The US military remains pre-eminent: the US defence budget is larger than the combined defence budgets of the next 14 countries, and the United States maintains a weapons system that was designed to combat a global superpower. Although China has pretensions to military grandeur, and recently announced an 11 per cent increase in military spending, one of our closest allies will remain the global situation for the foreseeable future.
This optimistic assessment of course assumes that China's rise will not follow the trajectory of Biskmarckian Germany.
If China aggressively confronts American military supremacy in the Asia-Pacific as it overtakes the United States economically, such a laissez-faire defence policy will be untenable.
The way in which Foreign Minister Bob Carr was chastised on his recent visit to Beijing was, at least in diplomatic terms, bracing.
China's vocal criticism of Australia's decision to host 2000 US Marines in Darwin suggests that our number-one export destination is hungry for the foreign-policy influence that comes with economic clout.

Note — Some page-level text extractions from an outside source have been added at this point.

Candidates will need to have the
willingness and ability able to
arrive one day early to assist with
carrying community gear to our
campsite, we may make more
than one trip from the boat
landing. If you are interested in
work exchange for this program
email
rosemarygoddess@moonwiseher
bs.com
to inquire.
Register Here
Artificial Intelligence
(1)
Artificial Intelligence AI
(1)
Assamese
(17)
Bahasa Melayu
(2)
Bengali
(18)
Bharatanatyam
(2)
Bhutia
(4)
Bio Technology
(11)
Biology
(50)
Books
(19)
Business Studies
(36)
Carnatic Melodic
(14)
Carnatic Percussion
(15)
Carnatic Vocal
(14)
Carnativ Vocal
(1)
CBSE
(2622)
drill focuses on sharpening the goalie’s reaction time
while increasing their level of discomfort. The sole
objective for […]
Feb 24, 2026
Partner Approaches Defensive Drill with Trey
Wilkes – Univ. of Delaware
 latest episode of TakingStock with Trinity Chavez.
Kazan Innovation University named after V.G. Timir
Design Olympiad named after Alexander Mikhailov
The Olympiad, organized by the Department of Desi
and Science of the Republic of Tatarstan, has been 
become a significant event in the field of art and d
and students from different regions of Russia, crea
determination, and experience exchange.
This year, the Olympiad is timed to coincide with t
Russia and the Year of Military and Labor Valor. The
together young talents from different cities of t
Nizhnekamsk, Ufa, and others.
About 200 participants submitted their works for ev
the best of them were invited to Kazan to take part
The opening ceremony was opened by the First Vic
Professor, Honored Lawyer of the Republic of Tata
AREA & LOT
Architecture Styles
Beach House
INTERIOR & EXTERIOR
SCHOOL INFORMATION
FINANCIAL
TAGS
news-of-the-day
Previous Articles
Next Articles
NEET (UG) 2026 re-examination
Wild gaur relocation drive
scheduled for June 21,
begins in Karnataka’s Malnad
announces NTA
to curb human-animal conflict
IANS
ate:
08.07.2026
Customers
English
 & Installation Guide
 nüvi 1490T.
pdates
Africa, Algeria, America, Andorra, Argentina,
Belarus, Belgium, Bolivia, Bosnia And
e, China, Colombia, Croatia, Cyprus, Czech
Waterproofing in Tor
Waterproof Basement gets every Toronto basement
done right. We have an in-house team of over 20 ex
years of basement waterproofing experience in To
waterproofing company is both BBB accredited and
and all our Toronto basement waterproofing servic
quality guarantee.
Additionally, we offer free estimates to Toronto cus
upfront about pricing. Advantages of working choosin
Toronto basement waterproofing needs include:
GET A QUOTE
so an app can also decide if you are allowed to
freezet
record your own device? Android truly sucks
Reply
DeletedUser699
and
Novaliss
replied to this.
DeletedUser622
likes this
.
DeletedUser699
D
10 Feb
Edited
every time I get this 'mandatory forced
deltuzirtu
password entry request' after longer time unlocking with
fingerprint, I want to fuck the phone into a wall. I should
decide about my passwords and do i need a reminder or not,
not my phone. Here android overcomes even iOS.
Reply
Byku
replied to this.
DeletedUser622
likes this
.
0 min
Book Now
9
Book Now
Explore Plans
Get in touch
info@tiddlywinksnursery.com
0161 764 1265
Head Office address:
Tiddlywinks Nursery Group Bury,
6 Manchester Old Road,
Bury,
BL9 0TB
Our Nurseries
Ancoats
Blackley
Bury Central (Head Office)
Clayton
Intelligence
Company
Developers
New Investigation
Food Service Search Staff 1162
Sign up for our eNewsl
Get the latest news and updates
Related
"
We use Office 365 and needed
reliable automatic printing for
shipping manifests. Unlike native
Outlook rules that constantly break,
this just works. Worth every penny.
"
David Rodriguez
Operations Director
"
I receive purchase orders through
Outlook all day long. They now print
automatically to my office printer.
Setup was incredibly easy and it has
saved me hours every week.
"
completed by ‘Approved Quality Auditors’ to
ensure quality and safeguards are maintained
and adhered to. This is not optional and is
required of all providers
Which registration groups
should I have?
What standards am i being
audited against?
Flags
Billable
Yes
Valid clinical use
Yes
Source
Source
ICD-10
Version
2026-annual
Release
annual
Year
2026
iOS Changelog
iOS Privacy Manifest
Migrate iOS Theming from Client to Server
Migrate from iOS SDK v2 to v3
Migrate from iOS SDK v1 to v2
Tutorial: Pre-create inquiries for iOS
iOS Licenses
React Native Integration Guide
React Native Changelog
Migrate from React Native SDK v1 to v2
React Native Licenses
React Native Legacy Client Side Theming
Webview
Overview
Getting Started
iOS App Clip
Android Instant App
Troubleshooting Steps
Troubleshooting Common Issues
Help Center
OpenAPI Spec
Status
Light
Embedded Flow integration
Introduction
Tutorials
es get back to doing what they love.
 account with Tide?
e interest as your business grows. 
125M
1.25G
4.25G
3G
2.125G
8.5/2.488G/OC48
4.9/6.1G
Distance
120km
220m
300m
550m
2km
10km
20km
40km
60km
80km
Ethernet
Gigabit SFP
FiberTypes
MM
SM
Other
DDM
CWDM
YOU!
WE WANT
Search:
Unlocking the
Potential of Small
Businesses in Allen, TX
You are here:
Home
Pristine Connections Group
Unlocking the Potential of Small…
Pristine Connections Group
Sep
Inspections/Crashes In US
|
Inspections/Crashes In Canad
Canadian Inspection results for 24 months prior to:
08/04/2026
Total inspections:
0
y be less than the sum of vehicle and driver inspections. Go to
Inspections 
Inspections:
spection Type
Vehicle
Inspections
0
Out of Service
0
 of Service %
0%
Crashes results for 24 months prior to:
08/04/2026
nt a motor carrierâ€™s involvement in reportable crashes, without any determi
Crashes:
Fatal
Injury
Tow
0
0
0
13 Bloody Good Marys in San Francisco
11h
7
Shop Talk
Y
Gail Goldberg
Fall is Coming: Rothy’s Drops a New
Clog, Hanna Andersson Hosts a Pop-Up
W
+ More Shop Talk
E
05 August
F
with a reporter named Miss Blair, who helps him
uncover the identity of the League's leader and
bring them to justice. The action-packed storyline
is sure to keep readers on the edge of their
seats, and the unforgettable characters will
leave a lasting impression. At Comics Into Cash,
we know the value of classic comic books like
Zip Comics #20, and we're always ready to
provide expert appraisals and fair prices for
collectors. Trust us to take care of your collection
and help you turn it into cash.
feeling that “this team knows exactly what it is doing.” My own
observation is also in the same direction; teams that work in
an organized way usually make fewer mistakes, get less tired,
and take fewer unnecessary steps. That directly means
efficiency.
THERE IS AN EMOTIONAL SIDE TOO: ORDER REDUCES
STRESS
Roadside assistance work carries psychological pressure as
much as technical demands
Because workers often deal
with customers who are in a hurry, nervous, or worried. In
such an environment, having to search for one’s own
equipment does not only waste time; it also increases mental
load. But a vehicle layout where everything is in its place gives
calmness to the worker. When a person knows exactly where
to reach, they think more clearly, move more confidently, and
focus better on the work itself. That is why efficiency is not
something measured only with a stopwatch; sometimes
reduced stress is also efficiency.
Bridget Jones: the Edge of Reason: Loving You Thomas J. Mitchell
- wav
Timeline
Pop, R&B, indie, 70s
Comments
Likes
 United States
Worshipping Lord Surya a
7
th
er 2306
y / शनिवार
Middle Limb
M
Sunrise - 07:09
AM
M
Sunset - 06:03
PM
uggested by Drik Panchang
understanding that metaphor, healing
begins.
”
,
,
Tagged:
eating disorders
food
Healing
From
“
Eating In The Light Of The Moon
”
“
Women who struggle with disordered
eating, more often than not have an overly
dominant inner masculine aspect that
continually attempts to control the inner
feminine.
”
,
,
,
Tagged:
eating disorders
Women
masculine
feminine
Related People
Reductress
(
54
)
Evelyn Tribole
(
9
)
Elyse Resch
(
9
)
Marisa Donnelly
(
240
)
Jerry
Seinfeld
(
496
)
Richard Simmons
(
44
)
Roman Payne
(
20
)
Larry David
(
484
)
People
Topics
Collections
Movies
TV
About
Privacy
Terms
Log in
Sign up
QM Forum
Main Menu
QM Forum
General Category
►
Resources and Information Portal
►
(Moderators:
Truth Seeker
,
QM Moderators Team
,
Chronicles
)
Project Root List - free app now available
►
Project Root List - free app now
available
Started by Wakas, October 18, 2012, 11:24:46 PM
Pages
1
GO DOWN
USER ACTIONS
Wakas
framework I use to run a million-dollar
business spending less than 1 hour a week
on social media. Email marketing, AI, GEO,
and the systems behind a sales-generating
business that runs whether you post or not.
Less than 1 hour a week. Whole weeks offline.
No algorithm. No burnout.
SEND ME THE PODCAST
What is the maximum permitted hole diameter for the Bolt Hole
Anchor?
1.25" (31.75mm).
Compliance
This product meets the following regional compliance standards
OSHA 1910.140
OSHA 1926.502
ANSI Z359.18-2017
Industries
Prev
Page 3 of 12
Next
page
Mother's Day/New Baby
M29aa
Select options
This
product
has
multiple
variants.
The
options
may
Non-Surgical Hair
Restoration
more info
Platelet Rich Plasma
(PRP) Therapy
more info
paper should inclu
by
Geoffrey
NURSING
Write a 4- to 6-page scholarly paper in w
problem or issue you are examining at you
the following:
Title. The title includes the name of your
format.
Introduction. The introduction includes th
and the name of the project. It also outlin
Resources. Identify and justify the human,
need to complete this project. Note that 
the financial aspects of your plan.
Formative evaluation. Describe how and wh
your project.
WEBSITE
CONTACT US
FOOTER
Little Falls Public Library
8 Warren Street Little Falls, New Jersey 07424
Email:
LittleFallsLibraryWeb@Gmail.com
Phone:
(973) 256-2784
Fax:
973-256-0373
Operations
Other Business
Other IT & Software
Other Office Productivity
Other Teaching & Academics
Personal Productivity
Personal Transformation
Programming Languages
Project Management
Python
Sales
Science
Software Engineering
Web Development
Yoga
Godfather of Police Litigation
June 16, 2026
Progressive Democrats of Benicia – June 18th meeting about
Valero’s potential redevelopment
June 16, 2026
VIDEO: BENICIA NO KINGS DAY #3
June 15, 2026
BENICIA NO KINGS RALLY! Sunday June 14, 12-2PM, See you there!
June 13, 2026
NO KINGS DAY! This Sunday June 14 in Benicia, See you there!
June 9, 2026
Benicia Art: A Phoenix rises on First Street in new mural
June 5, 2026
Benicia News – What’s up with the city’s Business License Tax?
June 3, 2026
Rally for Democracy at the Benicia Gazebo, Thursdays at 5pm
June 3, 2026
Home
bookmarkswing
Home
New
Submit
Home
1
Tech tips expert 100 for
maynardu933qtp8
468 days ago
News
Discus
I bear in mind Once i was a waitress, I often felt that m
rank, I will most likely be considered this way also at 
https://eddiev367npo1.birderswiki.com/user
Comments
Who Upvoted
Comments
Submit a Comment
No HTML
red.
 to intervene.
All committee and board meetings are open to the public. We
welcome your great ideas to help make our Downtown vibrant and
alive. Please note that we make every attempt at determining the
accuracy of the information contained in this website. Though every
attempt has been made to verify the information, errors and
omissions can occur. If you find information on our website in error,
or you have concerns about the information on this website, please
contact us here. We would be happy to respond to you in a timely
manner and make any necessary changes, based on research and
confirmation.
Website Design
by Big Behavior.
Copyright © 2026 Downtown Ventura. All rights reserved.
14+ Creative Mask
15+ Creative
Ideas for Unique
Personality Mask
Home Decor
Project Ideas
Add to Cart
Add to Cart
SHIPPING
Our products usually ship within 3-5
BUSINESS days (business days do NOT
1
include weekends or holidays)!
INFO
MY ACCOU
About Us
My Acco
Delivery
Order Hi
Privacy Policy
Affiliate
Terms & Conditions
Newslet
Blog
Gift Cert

However, a rebuke from China is no reason to think Beijing is going to start directing our foreign policy or morph into an existential security threat.
It is therefore far too soon to think that we risk becoming a tributary of a revitalised and belligerent Middle Kingdom. What is more, past examples of violent recalibrations of the global balance of power - think of the rise of imperial Germany and Japan - are not good guides to China's rise.
As the head of the ANU China Institute, Professor Richard Rigby, has pointed out, China's massive civilisation and historical weight mean that it is a unique entity.
At the start of what looks to be an unprecedentedly peaceful century, the federal government's embrace of a more modest defence program is not necessarily cause for alarm.
The optimistic approach to defence policy planning also seems to be the realistic one.
Benjamin Herscovitch is a Policy Analyst at The Centre for Independent Studies.